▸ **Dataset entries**
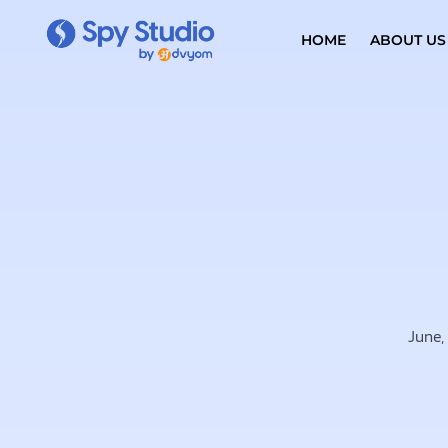
HOME
ABOUT US
June,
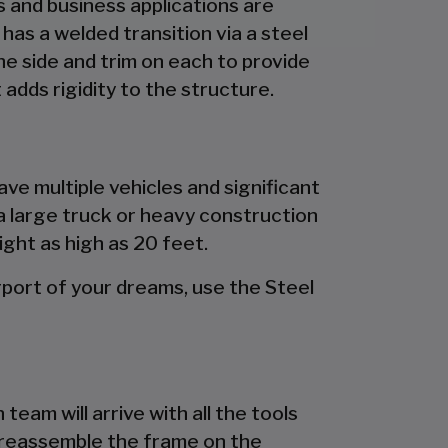
es and business applications are
has a welded transition via a steel
the side and trim on each to provide
 adds rigidity to the structure.
ave multiple vehicles and significant
a large truck or heavy construction
ight as high as 20 feet.
port of your dreams, use the Steel
team will arrive with all the tools
d preassemble the frame on the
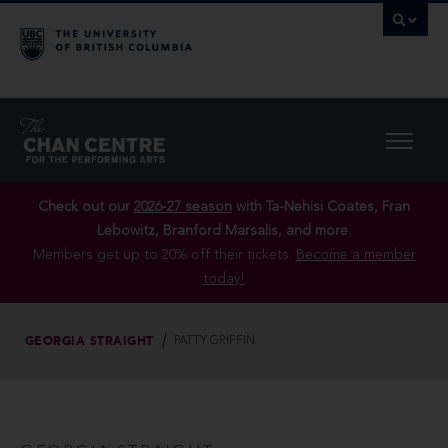
Check out our
2026-27 season
with Ta-Nehisi Coates, Fran
Lebowitz, Branford Marsalis, and more.
Members get up to 20% off their tickets.
Become a member
today!
GEORGIA STRAIGHT
PATTY GRIFFIN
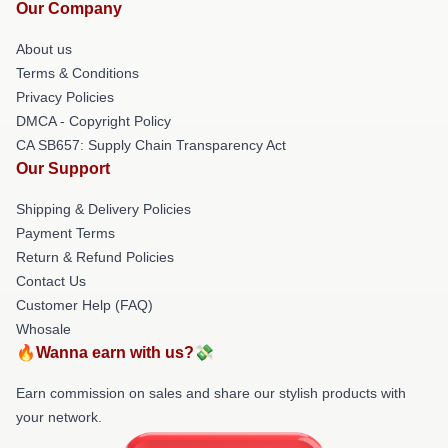
Our Company
About us
Terms & Conditions
Privacy Policies
DMCA - Copyright Policy
CA SB657: Supply Chain Transparency Act
Our Support
Shipping & Delivery Policies
Payment Terms
Return & Refund Policies
Contact Us
Customer Help (FAQ)
Whosale
🔥Wanna earn with us?💸
Earn commission on sales and share our stylish products with
your network.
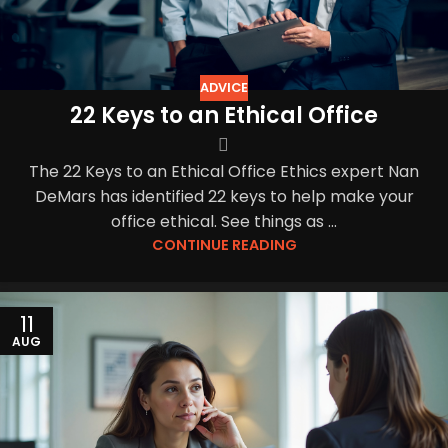
ADVICE
22 Keys to an Ethical Office
The 22 Keys to an Ethical Office Ethics expert Nan
DeMars has identified 22 keys to help make your
office ethical. See things as ...
CONTINUE READING
11
AUG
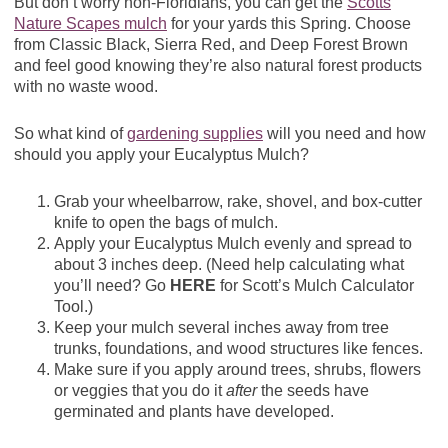
But don’t worry non-Floridians, you can get the
Scotts
Nature Scapes mulch
for your yards this Spring. Choose
from Classic Black, Sierra Red, and Deep Forest Brown
and feel good knowing they’re also natural forest products
with no waste wood.
So what kind of
gardening supplies
will you need and how
should you apply your Eucalyptus Mulch?
Grab your wheelbarrow, rake, shovel, and box-cutter
knife to open the bags of mulch.
Apply your Eucalyptus Mulch evenly and spread to
about 3 inches deep. (Need help calculating what
you’ll need? Go
HERE
for Scott’s Mulch Calculator
Tool.)
Keep your mulch several inches away from tree
trunks, foundations, and wood structures like fences.
Make sure if you apply around trees, shrubs, flowers
or veggies that you do it
after
the seeds have
germinated and plants have developed.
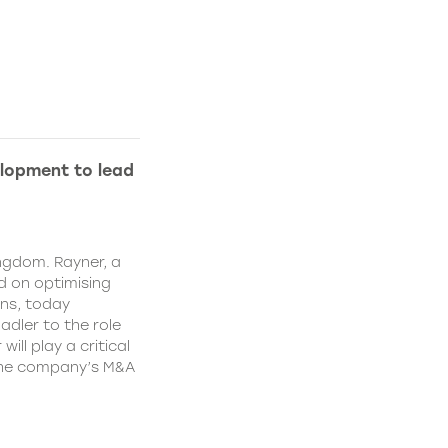
lopment to lead
ngdom. Rayner, a
 on optimising
ns, today
dler to the role
ll play a critical
 the company’s M&A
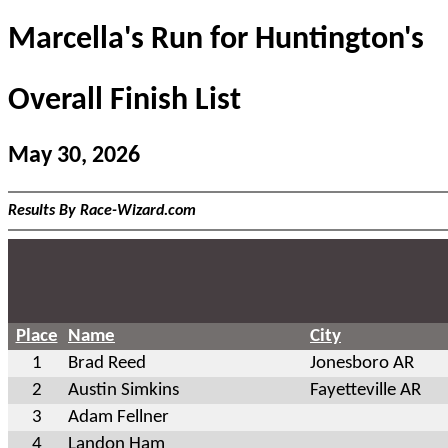
Marcella's Run for Huntington's
Overall Finish List
May 30, 2026
Results By Race-Wizard.com
Place
Name
City
1
Brad Reed
Jonesboro AR
2
Austin Simkins
Fayetteville AR
3
Adam Fellner
4
Landon Ham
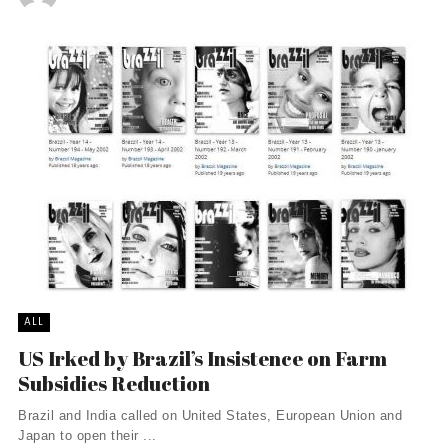
ALL
US Irked by Brazil’s Insistence on Farm
Subsidies Reduction
Brazil and India called on United States, European Union and
Japan to open their ...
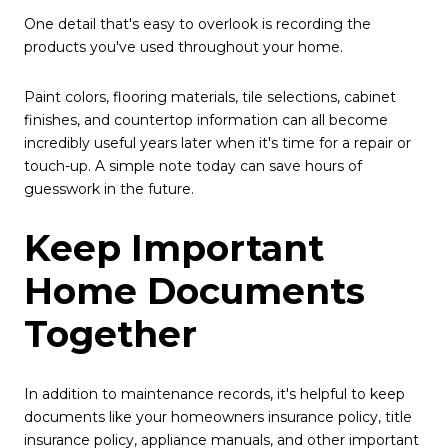
One detail that's easy to overlook is recording the
products you've used throughout your home.
Paint colors, flooring materials, tile selections, cabinet
finishes, and countertop information can all become
incredibly useful years later when it's time for a repair or
touch-up. A simple note today can save hours of
guesswork in the future.
Keep Important
Home Documents
Together
In addition to maintenance records, it's helpful to keep
documents like your homeowners insurance policy, title
insurance policy, appliance manuals, and other important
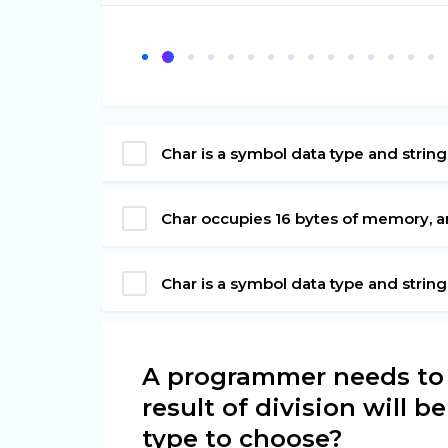
Char is a symbol data type and string
Char occupies 16 bytes of memory, an
Char is a symbol data type and strin
A programmer needs to d
result of division will b
type to choose?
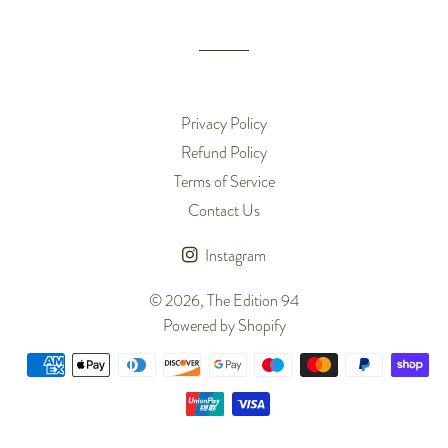
Facebook
Twitter
Pinterest
Privacy Policy
Refund Policy
Terms of Service
Contact Us
Instagram
© 2026,
The Edition 94
Powered by Shopify
Payment
methods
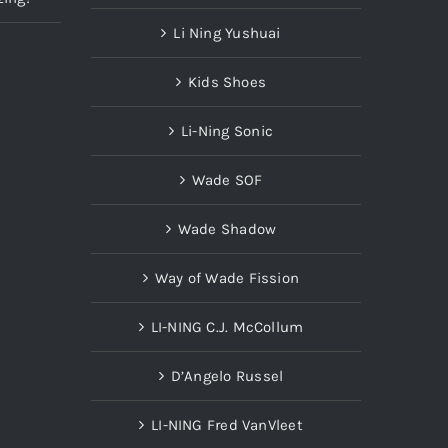
Li Ning Yushuai
Kids Shoes
Li-Ning Sonic
Wade SOF
Wade Shadow
Way of Wade Fission
LI-NING C.J. McCollum
D’Angelo Russel
LI-NING Fred VanVleet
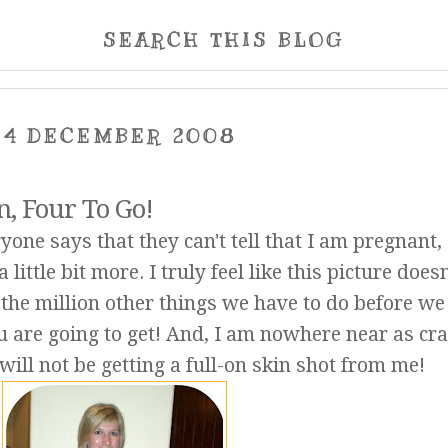
SEARCH THIS BLOG
14 DECEMBER 2008
, Four To Go!
one says that they can't tell that I am pregnant,
a little bit more. I truly feel like this picture does
h the million other things we have to do before we
u are going to get! And, I am nowhere near as cr
 will not be getting a full-on skin shot from me!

▸ **ASSIGNMENT**
Leave out the pictures and repeat exactly the lines from the first line of the data through the line containing "you’ll need? Go". Add nothing else.

▸ **TASK ANSWER**
HOME
ABOUT US
June,
es and business applications are
has a welded transition via a steel
the side and trim on each to provide
 adds rigidity to the structure.
ave multiple vehicles and significant
a large truck or heavy construction
ight as high as 20 feet.
port of your dreams, use the Steel
team will arrive with all the tools
d preassemble the frame on the
Check out our
2026-27 season
with Ta-Nehisi Coates, Fran
Lebowitz, Branford Marsalis, and more.
Members get up to 20% off their tickets.
Become a member
today!
GEORGIA STRAIGHT
PATTY GRIFFIN
Our Company
About us
Terms & Conditions
Privacy Policies
DMCA - Copyright Policy
CA SB657: Supply Chain Transparency Act
Our Support
Shipping & Delivery Policies
Payment Terms
Return & Refund Policies
Contact Us
Customer Help (FAQ)
Whosale
🔥Wanna earn with us?💸
Earn commission on sales and share our stylish products with
your network.
ADVICE
22 Keys to an Ethical Office
The 22 Keys to an Ethical Office Ethics expert Nan
DeMars has identified 22 keys to help make your
office ethical. See things as ...
CONTINUE READING
11
AUG
But don’t worry non-Floridians, you can get the
Scotts
Nature Scapes mulch
for your yards this Spring. Choose
from Classic Black, Sierra Red, and Deep Forest Brown
and feel good knowing they’re also natural forest products
with no waste wood.
So what kind of
gardening supplies
will you need and how
should you apply your Eucalyptus Mulch?
Grab your wheelbarrow, rake, shovel, and box-cutter
knife to open the bags of mulch.
Apply your Eucalyptus Mulch evenly and spread to
about 3 inches deep. (Need help calculating what
you’ll need? Go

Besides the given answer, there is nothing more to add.